Packets in this "discovery" phase may consist of multiple variable length
"tags" packed together in a pppoe packet. Each tag is checked and the length
validated against to total packet size. A bug in this length check allowed
packets to advance the next tag pointer to up to 4 bytes beyond the end
of the packet. This can cause a kernel crash.
The problematic code path is executed even without active pppoe(4) interfaces,
as long as at least one has been created with "ifconfig pppoe0 create". No
further configuration of the pppoe(4) interface is needed.

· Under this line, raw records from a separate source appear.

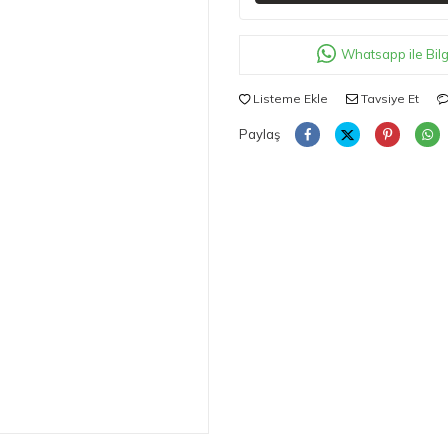
Whatsapp ile Bilg
Listeme Ekle
Tavsiye Et
Paylaş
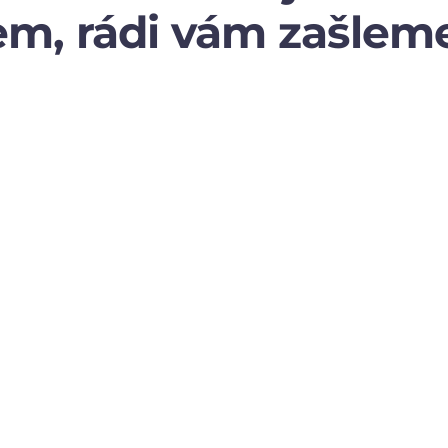
m, rádi vám zašleme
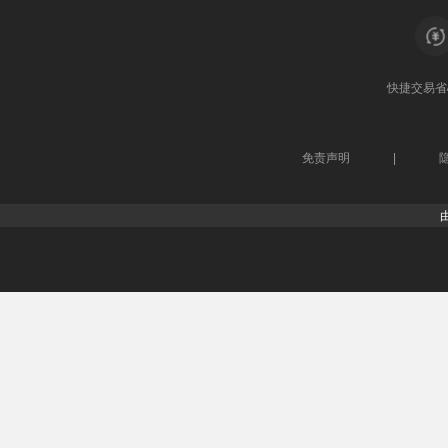
快捷交易
省
免责声明
|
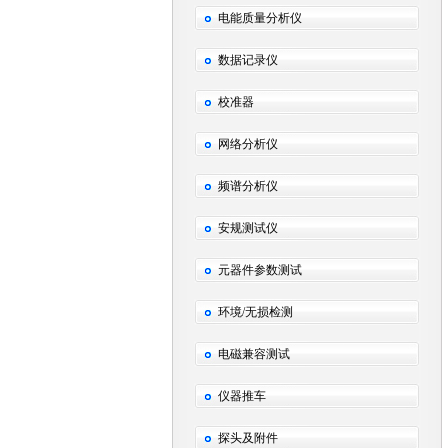
电能质量分析仪
数据记录仪
校准器
网络分析仪
频谱分析仪
安规测试仪
元器件参数测试
环境/无损检测
电磁兼容测试
仪器推车
探头及附件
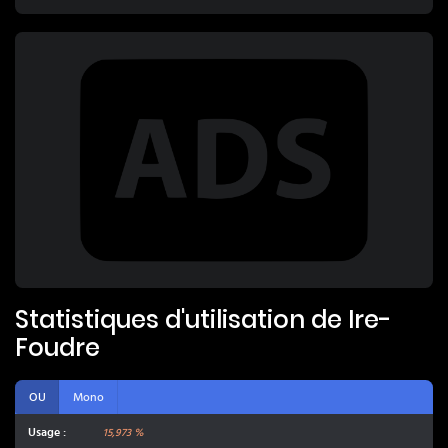
Statistiques d'utilisation de
Ire-
Foudre
OU
Mono
Usage :
15,973 %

The attack is not routable, so attackers would have to have access to the
LAN of an affected machine - or the DSL side would need to be configured
like a shared ethernet segment. This is uncommon, but done by some providers.
Solutions and Workarounds
=========================
The pseudo-device pppoe is present in GENERIC kernels. The system must
be configured with a pppoe(4) instance.
For all NetBSD versions, you need to obtain fixed kernel sources,
rebuild and install the new kernel, and reboot the system.
The fixed source may be obtained from the NetBSD CVS repository.
The following instructions briefly summarise how to upgrade your
kernel. In these instructions, replace:
ARCH with your architecture (from uname -m), and
KERNCONF with the name of your kernel configuration file.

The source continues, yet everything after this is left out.